Sure, there is a slim chance you'll get on of the few with the hardware bugs mentioned around. But, keep in mind, Dish expected to have 40 or 50,000 for this initial 2 month run, and from all accounts, it seems they've been overwhelmed. So it would seem likely there are 10's of thousands of 622's already in the market, and how few have posted an issue here? Seriously, the few complaints about the 622 are nothing compared to the 921. The 921 was so bad they needed to split the support and bug threads into 2 forums. 

Again, if you "want" HD DVR, or you're HD Locals are up and you want the ability to catch several network shows in HD simultaneously, make the jump. If you only plan to watch live TV, no reason to jump yet


----------



## emathis (Mar 19, 2003)

I went from a 6000 to an 811 and now a 622. I wasn't happy with the 811 for most of the time I had it (the last software update fixed a lot of my complaints). I am extremely happy with the 622. I haven't had any of the problems that some people are having. I think you sometimes get a skewed view of things when only people who have problems talk about them, while people who are happy don't have anything to say.


----------



## mikeinaustin (May 20, 2004)

well since i don't have the unit, i can't tell you exactly the plan, but here is the general idea:

since neither my tv nor receiver accept hdmi (tv takes dvi):

for video i was going to run the video through hdmi into a dvi adapter to the tv's dvi input.

for audio, optical cable direct from 622 to receiver.

yes i have all the locals in hd which i've been watching for years with my current 6000. generally i don't watch much network tv but on occasion i might want to record a local hd broadcast. most of my recording will be satellite stuff, almost never recording one thing while watching another, more recording something so i can watch it later when i have the time. a good example would be football season where i'll record a game broadcast during the day while i'm out and watch it much later that night.


----------



## DanB474 (May 28, 2004)

mikeinaustin said:


> well since i don't have the unit, i can't tell you exactly the plan, but here is the general idea:
> 
> since neither my tv nor receiver accept hdmi (tv takes dvi):
> 
> for video i was going to run the video through hdmi into a dvi adapter to the tv's dvi input.

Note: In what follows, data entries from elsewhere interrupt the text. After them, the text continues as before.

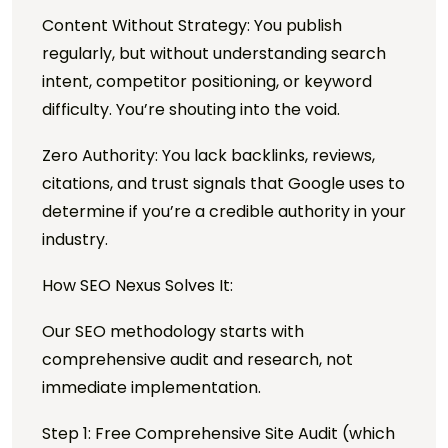
Content Without Strategy: You publish
regularly, but without understanding search
intent, competitor positioning, or keyword
difficulty. You’re shouting into the void.
Zero Authority: You lack backlinks, reviews,
citations, and trust signals that Google uses to
determine if you’re a credible authority in your
industry.
How SEO Nexus Solves It:
Our SEO methodology starts with
comprehensive audit and research, not
immediate implementation.
Step 1: Free Comprehensive Site Audit (which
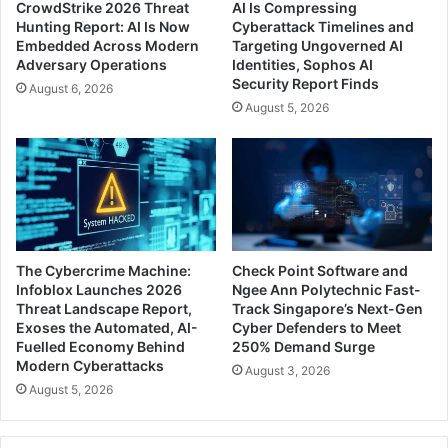
CrowdStrike 2026 Threat
AI Is Compressing
Hunting Report: AI Is Now
Cyberattack Timelines and
Embedded Across Modern
Targeting Ungoverned AI
Adversary Operations
Identities, Sophos AI
Security Report Finds
August 6, 2026
August 5, 2026
The Cybercrime Machine:
Check Point Software and
Infoblox Launches 2026
Ngee Ann Polytechnic Fast-
Threat Landscape Report,
Track Singapore’s Next-Gen
Exoses the Automated, AI-
Cyber Defenders to Meet
Fuelled Economy Behind
250% Demand Surge
Modern Cyberattacks
August 3, 2026
August 5, 2026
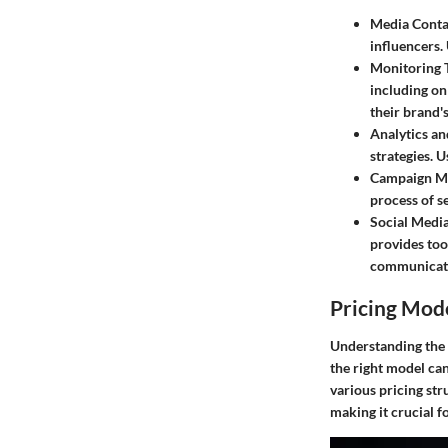
Media Conta
influencers.
Monitoring 
including on
their brand'
Analytics an
strategies. 
Campaign M
process of s
Social Media
provides too
communicati
Pricing Mod
Understanding the p
the right model can 
various pricing st
making it crucial f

And if it's like my 942, it came with an HDMI - DVI cable (my TV has DVI), and it actually had an extra DVI-in to HDMI-out in case you have a TV with HDMI input. So you actually had to use the adapter if your TV was HDMI, not the other way around. I thought this was kind of weird, but works for me. Don't know if my future 622 is set up the same, but I'll just use the HDMI - DVI cord that came w/my 942 when I install the 622. And to think I spent $100 for a DVI cable to hook up my 811 two years ago..........argghhhhh, what a waste!!!


----------